Joe Biden ultimately withdrew from the 2024 race and Kamala Harris became the Democratic nominee, so there was never an actual Biden–vs.–Trump general election with RFK Jr. on the ballot, meaning the precise scenario Chamath described did not occur. (arxiv.org)

Empirical evidence about where Kennedy’s support came from is mixed and time‑dependent:

  • Spring 2024 polling summarized by Brookings (drawing on Quinnipiac and NBC data) found RFK Jr. pulling a larger share of Trump than Biden voters in a three‑way test (e.g., 12% of Trump supporters vs. 7% of Biden supporters in one Quinnipiac poll), implying at that point he hurt Trump more. (brookings.edu)
  • By July 2024, a Pew survey showed that among Kennedy supporters, 47% said they would choose Biden and 44% Trump in a two‑way race, suggesting that if Kennedy were removed from the ballot, slightly more of his then‑supporters would flow to Biden than to Trump—which in turn implies that his candidacy at that moment was marginally more damaging to Biden. (pewresearch.org)
  • After Biden withdrew and Harris replaced him, Pew’s follow‑up found that Kennedy’s July supporters who switched candidates broke 39% for Harris versus 20% for Trump, indicating many of his earlier backers were at least somewhat inclined toward the Democratic ticket. (pewresearch.org)

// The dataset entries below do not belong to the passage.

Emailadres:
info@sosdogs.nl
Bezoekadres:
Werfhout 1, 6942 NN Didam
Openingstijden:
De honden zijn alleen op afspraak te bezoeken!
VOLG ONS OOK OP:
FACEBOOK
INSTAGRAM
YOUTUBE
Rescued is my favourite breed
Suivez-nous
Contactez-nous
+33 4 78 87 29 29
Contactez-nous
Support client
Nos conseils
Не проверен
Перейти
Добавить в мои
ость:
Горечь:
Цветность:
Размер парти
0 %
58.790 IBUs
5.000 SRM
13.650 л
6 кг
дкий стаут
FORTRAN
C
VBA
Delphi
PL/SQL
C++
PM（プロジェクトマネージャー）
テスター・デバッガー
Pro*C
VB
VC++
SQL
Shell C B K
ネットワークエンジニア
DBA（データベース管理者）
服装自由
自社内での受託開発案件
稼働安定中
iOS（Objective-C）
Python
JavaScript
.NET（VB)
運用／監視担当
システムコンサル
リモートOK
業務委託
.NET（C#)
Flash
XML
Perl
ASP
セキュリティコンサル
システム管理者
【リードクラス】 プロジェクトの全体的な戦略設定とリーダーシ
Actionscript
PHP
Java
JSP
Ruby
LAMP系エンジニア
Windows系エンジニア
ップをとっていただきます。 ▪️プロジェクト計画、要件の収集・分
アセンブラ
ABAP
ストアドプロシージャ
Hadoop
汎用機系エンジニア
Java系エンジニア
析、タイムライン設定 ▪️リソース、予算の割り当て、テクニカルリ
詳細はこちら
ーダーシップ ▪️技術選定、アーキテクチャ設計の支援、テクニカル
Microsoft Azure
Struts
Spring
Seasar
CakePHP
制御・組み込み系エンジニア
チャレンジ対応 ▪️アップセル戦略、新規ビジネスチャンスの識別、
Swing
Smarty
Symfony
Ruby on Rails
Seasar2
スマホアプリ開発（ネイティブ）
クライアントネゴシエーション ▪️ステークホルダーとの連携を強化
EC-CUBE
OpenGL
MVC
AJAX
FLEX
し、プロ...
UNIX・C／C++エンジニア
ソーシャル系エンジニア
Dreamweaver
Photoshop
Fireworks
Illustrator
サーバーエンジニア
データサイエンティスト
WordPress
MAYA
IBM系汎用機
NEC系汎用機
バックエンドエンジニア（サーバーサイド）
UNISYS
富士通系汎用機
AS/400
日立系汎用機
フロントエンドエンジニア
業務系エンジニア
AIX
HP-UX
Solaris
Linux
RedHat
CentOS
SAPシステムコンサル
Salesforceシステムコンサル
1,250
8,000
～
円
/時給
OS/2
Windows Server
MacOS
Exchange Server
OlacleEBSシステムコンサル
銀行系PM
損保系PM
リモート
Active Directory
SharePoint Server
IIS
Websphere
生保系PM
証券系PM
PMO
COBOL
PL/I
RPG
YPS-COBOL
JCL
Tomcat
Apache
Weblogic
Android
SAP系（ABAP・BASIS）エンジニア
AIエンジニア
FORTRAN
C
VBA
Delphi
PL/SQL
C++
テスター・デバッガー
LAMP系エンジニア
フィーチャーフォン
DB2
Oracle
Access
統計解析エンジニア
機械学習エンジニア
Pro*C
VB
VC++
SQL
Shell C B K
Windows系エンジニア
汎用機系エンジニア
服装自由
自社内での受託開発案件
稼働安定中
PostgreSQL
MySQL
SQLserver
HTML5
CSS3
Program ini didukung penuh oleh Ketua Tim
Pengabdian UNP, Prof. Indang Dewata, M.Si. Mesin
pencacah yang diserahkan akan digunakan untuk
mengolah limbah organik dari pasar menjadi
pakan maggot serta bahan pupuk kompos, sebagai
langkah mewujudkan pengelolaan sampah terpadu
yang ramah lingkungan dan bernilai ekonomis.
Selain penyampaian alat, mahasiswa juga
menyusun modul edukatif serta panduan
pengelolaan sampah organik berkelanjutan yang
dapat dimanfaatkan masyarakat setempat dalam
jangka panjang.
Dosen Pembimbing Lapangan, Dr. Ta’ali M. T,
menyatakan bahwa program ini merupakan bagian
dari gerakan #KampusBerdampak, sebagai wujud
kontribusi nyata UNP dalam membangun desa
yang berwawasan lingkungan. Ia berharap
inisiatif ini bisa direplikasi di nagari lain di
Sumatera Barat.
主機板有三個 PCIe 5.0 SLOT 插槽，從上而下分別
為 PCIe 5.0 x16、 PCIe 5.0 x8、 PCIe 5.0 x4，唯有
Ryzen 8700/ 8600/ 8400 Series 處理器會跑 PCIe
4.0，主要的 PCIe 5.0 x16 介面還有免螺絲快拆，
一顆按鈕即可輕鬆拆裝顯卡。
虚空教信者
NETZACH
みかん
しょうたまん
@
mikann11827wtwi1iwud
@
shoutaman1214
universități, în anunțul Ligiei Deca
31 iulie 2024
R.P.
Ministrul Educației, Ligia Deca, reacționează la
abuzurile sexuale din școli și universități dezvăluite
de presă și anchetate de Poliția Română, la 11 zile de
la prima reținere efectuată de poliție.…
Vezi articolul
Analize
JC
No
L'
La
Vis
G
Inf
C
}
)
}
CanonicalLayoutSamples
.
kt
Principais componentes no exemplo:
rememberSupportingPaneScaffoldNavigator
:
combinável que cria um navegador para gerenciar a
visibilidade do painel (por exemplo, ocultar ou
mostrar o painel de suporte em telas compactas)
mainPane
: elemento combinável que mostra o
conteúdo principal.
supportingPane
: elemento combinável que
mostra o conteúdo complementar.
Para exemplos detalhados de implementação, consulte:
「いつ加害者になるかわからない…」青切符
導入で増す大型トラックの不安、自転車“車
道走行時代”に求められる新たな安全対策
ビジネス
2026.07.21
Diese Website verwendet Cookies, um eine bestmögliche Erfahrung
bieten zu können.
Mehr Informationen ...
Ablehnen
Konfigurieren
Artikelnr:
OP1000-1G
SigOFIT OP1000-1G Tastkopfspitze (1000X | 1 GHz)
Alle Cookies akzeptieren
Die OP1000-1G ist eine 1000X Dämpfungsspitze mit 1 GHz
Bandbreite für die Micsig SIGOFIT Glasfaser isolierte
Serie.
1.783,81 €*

At the same time, Kennedy suspended his campaign in August 2024 and endorsed Trump, but remained on the ballot in some states. (pewresearch.org) In the final results he received about 0.49% of the national popular vote, and Trump’s winning margins in closely watched states like Wisconsin and Michigan exceeded Kennedy’s vote totals there, making it difficult to show that his lingering candidacy clearly hurt one side more in the actual outcome. (en.wikipedia.org)

Analysts also disagreed ex ante: Democratic‑aligned Third Way argued Kennedy was disproportionately attracting disaffected 2020 Biden voters and key Biden‑leaning groups (young voters, moderates, independents), warning he could be a spoiler against Biden, while the Brookings review of multi‑candidate polling concluded the combined third‑party effect on a Biden–Trump race was near zero because Kennedy’s pull from Trump was offset by Stein/West drawing more from Biden. (thirdway.org)

Because (1) the specific Biden–vs.–Trump general election never actually happened, (2) high‑quality surveys at different times point in different directions about whether Kennedy drew more from Biden’s or Trump’s potential voters, and (3) his truncated, small‑vote candidacy in November makes his realized electoral impact hard to quantify, there is no clear, settled empirical answer that his independent run definitively hurt Biden more than Trump. The available evidence allows arguments both ways, so the prediction cannot be confidently scored as right or wrong and is best labeled ambiguous.